#### Collected data

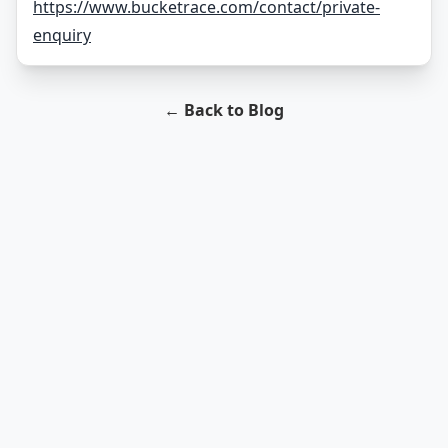
https://www.bucketrace.com/contact/private-
enquiry
← Back to Blog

########

Print the listing exactly, but skip its pictures.

https://www.bucketrace.com/contact/private-
enquiry
← Back to Blog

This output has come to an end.